Given the current policy debate about the future of federal funding for state Medicaid programs, and particularly funding for adults without dependent children, it is crucial to quantify the effects of Medicaid coverage on access to health care and smoking cessation. It is important to note that access to coverage via the ACA is just one of the ways in which smoking cessation has seen a marked decline.30 However, our findings suggest state Medicaid coverage for nonelderly adults without dependent children was associated with a significant increase in smoking cessation.

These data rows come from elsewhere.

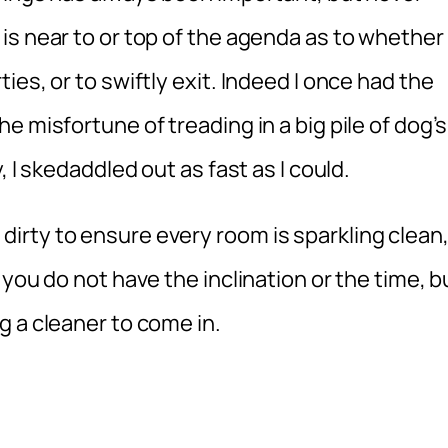
is near to or top of the agenda as to whether
es, or to swiftly exit. Indeed I once had the
 misfortune of treading in a big pile of dog’s
 I skedaddled out as fast as I could.
rty to ensure every room is sparkling clean
you do not have the inclination or the time, b
g a cleaner to come in.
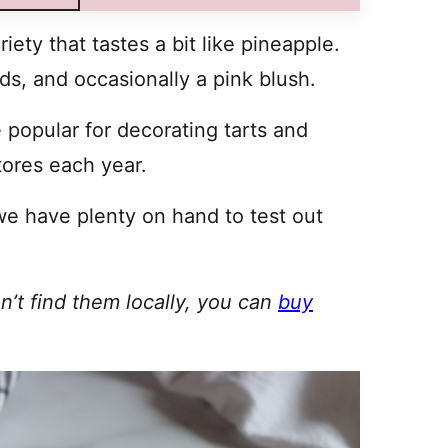
iety that tastes a bit like pineapple.
eds, and occasionally a pink blush.
 popular for decorating tarts and
tores each year.
we have plenty on hand to test out
an’t find them locally, you can
buy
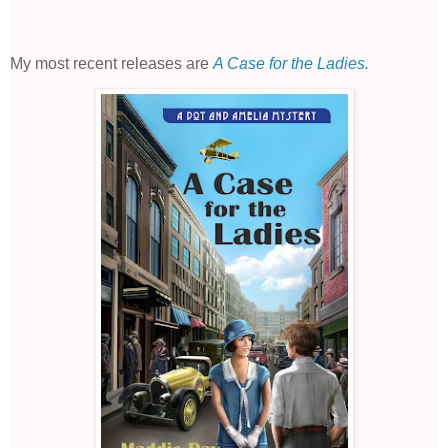
My most recent releases are
A Case for the Ladies
.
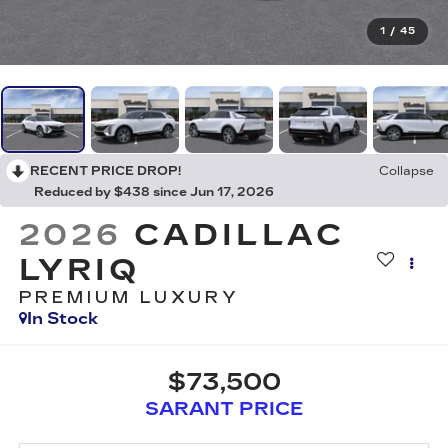
1
/
45
RECENT PRICE DROP!
Collapse
Reduced by $438 since Jun 17, 2026
2026
CADILLAC
LYRIQ
PREMIUM LUXURY
In Stock
$73,500
SARANT PRICE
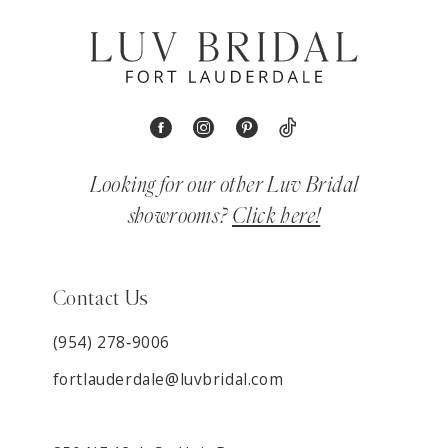
Looking for our other Luv Bridal
showrooms?
Click here!
Contact Us
(954) 278‑9006
fortlauderdale@luvbridal.com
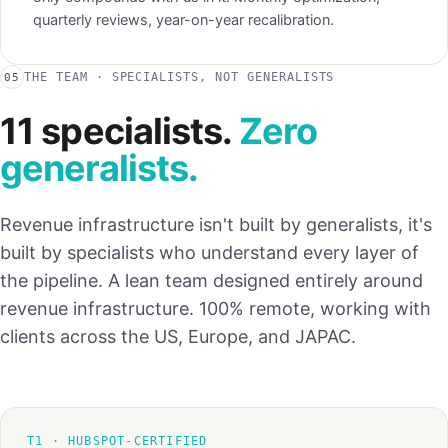
quarterly reviews, year-on-year recalibration.
THE TEAM · SPECIALISTS, NOT GENERALISTS
05
11 specialists.
Zero
generalists.
Revenue infrastructure isn't built by generalists, it's
built by specialists who understand every layer of
the pipeline. A lean team designed entirely around
revenue infrastructure. 100% remote, working with
clients across the US, Europe, and JAPAC.
T1 · HUBSPOT-CERTIFIED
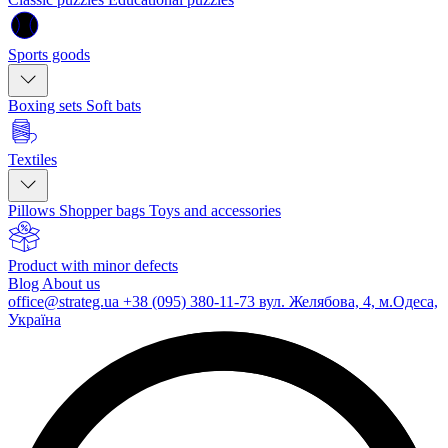
Sports goods
Boxing sets
Soft bats
Textiles
Pillows
Shopper bags
Toys and accessories
Product with minor defects
Blog
About us
office@strateg.ua
+38 (095) 380-11-73
вул. Желябова, 4, м.Одеса,
Україна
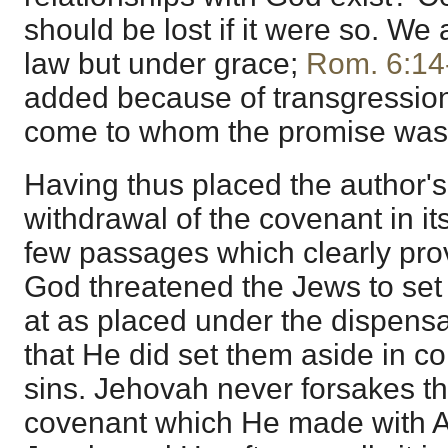
should be lost if it were so. We
law but under grace;
Rom. 6:14
added because of transgressions
come to whom the promise wa
Having thus placed the author's
withdrawal of the covenant in its 
few passages which clearly prove
God threatened the Jews to set
at as placed under the dispensa
that He did set them aside in c
sins. Jehovah never forsakes th
covenant which He made with A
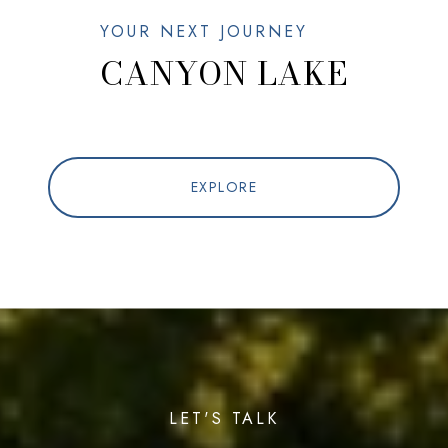
CANYON LAKE
EXPLORE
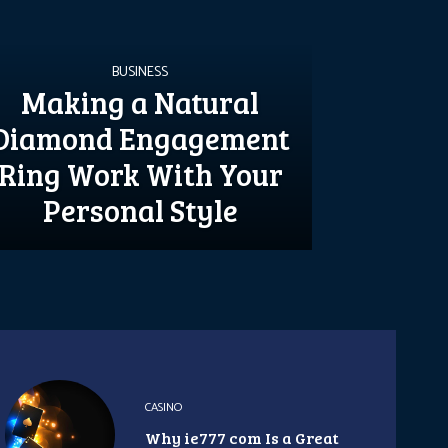
BUSINESS
Making a Natural
Diamond Engagement
Ring Work With Your
Personal Style
CASINO
Why ie777 com Is a Great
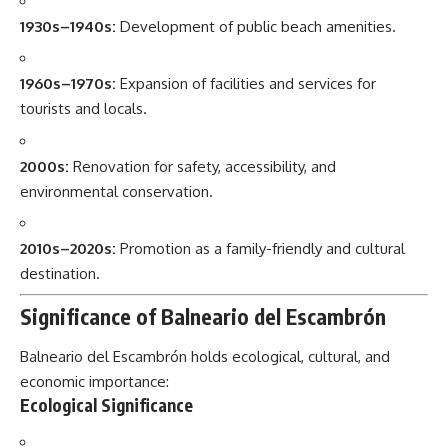
1930s–1940s:
Development of public beach amenities.
1960s–1970s:
Expansion of facilities and services for
tourists and locals.
2000s:
Renovation for safety, accessibility, and
environmental conservation.
2010s–2020s:
Promotion as a family-friendly and cultural
destination.
Significance of Balneario del Escambrón
Balneario del Escambrón holds ecological, cultural, and
economic importance:
Ecological Significance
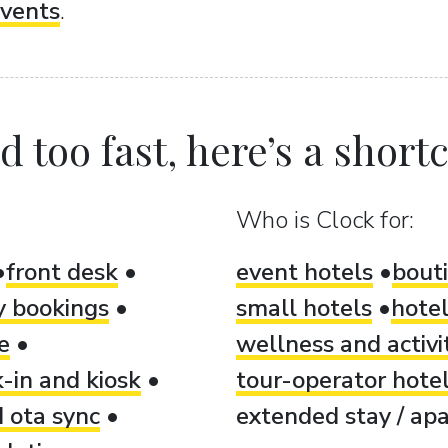
vents
.
 too fast, here’s a shortcu
Who is Clock for:
front desk
event hotels
bout
ty bookings
small hotels
hotel
e
wellness and activi
-in and kiosk
tour-operator hote
 ota sync
extended stay / apa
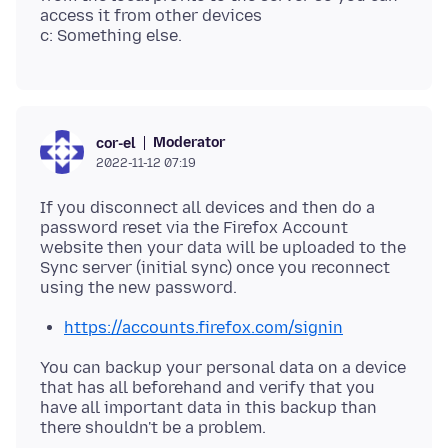
access it from other devices
Moderator
cor-el
2022-11-12 07:19
If you disconnect all devices and then do a
password reset via the Firefox Account
website then your data will be uploaded to the
Sync server (initial sync) once you reconnect
https://accounts.firefox.com/signin
You can backup your personal data on a device
that has all beforehand and verify that you
have all important data in this backup than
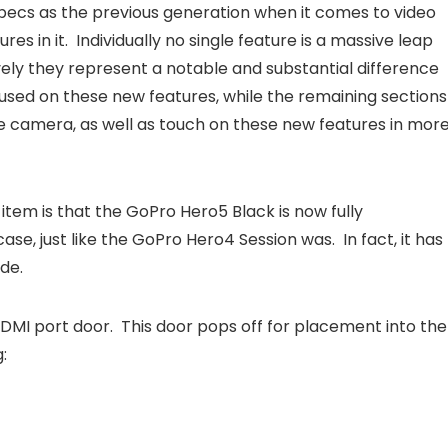
ecs as the previous generation when it comes to video
s in it. Individually no single feature is a massive leap
ively they represent a notable and substantial difference
cused on these new features, while the remaining sections
he camera, as well as touch on these new features in mor
tem is that the GoPro Hero5 Black is now fully
e, just like the GoPro Hero4 Session was. In fact, it has
de.
MI port door. This door pops off for placement into the
:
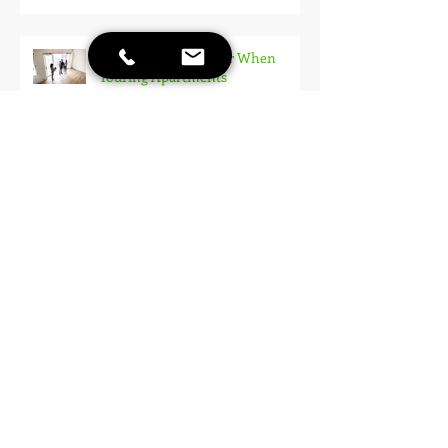
10 Things to Consider When
Touring Apartments
Rent Reporting: How to Build
Your Credit Just By Paying Rent!
Applying for an Apartment: How
To Make A Good Impression
Stay Cool: The Best Ways to Keep
Your Apartment Comfortable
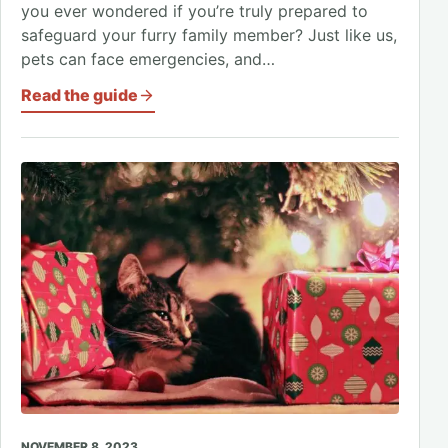
you ever wondered if you’re truly prepared to
safeguard your furry family member? Just like us,
pets can face emergencies, and…
Read the guide
NOVEMBER 8, 2023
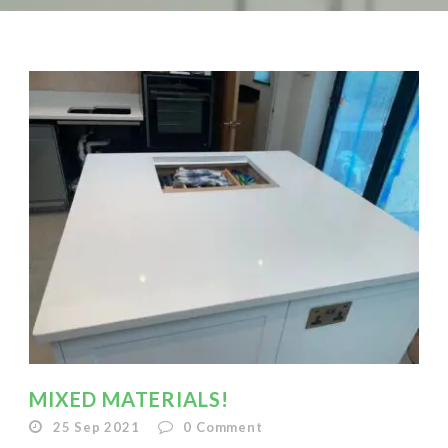
MIXED MATERIALS!
25 Sep 2021
0
Comment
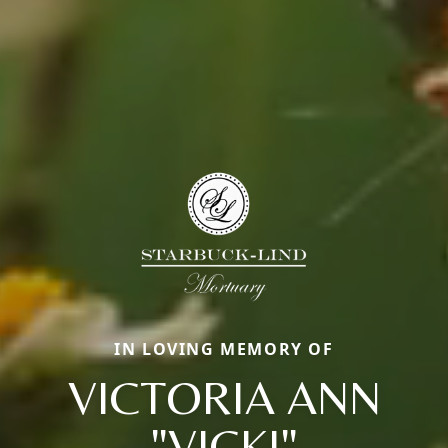
IN LOVING MEMORY OF
VICTORIA ANN
"VICKI"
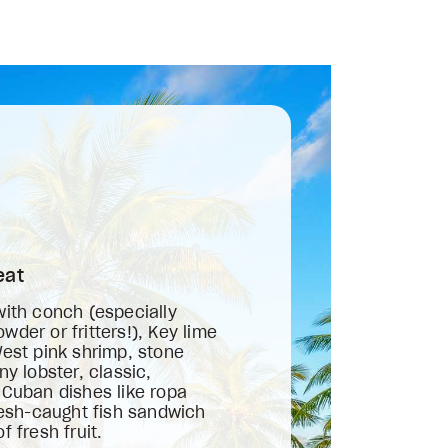
eat
with conch (especially
der or fritters!), Key lime
West pink shrimp, stone
ny lobster, classic,
 Cuban dishes like ropa
fresh-caught fish sandwich
f fresh fruit.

This study has limitations. First, we used the BRFSS data, which rely on accurate self-reporting by adult respondents. It is likely that this survey may therefore underrepresent smokers, relative to urine cotinine testing. However, we have no reason to believe that this underrepresentation of smokers varies by state Medicaid expansion status. The BRFSS is the only population-based dataset that provides stable estimates by state to enable our study. Second, in our analysis, we used self-reported income to identify low-income adults as a study inclusion criterion. Respondents self-report their annual income, and there is likely error in the reporting of income in the data. However, we do not suspect differential error in reporting of income based on respondents’ state Medicaid expansion status. Third, unfortunately, the BRFSS does not ask questions about use of smoking cessation treatments, so we were unable to measure the extent to which low-income adults who enrolled in Medicaid used specific smoking cessation treatments. That is an important area of future inquiry. Fourth, we were unable to study long-term outcomes associated with smoking, such as lung cancer or respiratory diseases, because Medicaid expansion policies have not been in effect for a long enough time period. This limits our ability to observe the long-term positive health effects that accrue after smoking cessation.
Smoking remains a leading cause of morbidity and mortality in the United States.1 This study suggests 1 health benefit of expanding Medicaid coverage to low-income adults, finding a 2.1 percentage-point increase in recent smoking cessation associated with state Medicaid coverage.